WORK TO BE COMPLETED ::
Go through the entries below. Copy out every line that contains "connected".

EXCERPTED DATA ::
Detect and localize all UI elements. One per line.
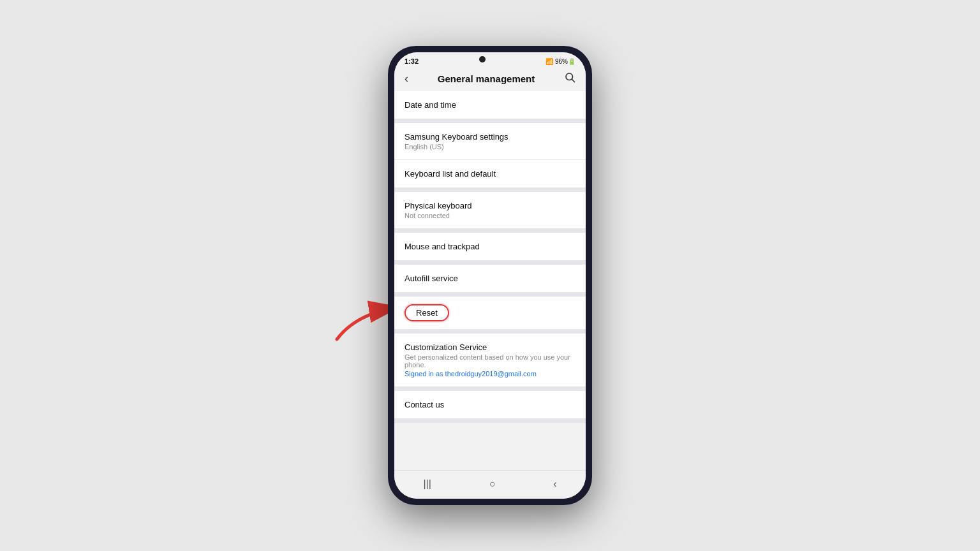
battery-icon: 96%🔋 (555, 58, 575, 65)
customization-subtitle: Get personalized content based on how yo… (405, 353, 575, 369)
page-title: General management (438, 73, 535, 84)
status-time: 1:32 (405, 57, 419, 65)
physical-keyboard-subtitle: Not connected (405, 212, 575, 219)
back-button[interactable]: ‹ (405, 72, 408, 85)
svg-line-2 (572, 79, 574, 82)
contact-us-label: Contact us (405, 400, 575, 409)
date-time-label: Date and time (405, 100, 575, 110)
search-button[interactable] (564, 71, 575, 86)
camera-area (479, 56, 486, 62)
samsung-keyboard-subtitle: English (US) (405, 143, 575, 151)
physical-keyboard-label: Physical keyboard (405, 201, 575, 210)
status-bar: 1:32 📶 96%🔋 (394, 52, 586, 68)
settings-item-date-time[interactable]: Date and time (394, 91, 586, 119)
wifi-icon: 📶 (546, 58, 553, 65)
settings-item-customization[interactable]: Customization Service Get personalized c… (394, 334, 586, 387)
reset-row: Reset (394, 297, 586, 330)
settings-item-physical-keyboard[interactable]: Physical keyboard Not connected (394, 192, 586, 229)
camera-dot (479, 56, 486, 62)
section-divider-8 (394, 419, 586, 423)
customization-label: Customization Service (405, 342, 575, 352)
mouse-trackpad-label: Mouse and trackpad (405, 242, 575, 251)
back-nav-button[interactable]: ‹ (543, 476, 567, 492)
settings-item-autofill[interactable]: Autofill service (394, 265, 586, 293)
customization-signed-in: Signed in as thedroidguy2019@gmail.com (405, 370, 575, 378)
bottom-nav-bar: ||| ○ ‹ (394, 470, 586, 499)
home-button[interactable]: ○ (479, 476, 506, 492)
reset-button[interactable]: Reset (405, 304, 449, 321)
phone-screen: 1:32 📶 96%🔋 ‹ General management (394, 52, 586, 499)
phone-device: 1:32 📶 96%🔋 ‹ General management (388, 46, 592, 505)
settings-item-keyboard-list[interactable]: Keyboard list and default (394, 160, 586, 188)
recents-button[interactable]: ||| (413, 476, 441, 492)
settings-item-mouse-trackpad[interactable]: Mouse and trackpad (394, 233, 586, 261)
top-nav-bar: ‹ General management (394, 68, 586, 91)
status-icons: 📶 96%🔋 (546, 58, 575, 65)
settings-list: Date and time Samsung Keyboard settings … (394, 91, 586, 470)
settings-item-contact-us[interactable]: Contact us (394, 391, 586, 419)
samsung-keyboard-label: Samsung Keyboard settings (405, 132, 575, 142)
settings-item-samsung-keyboard[interactable]: Samsung Keyboard settings English (US) (394, 123, 586, 160)
keyboard-list-label: Keyboard list and default (405, 169, 575, 179)
autofill-label: Autofill service (405, 274, 575, 283)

WRITTEN REPLY ::
physical-keyboard-subtitle: Not connected (405, 212, 575, 219)
settings-item-physical-keyboard[interactable]: Physical keyboard Not connected (394, 192, 586, 229)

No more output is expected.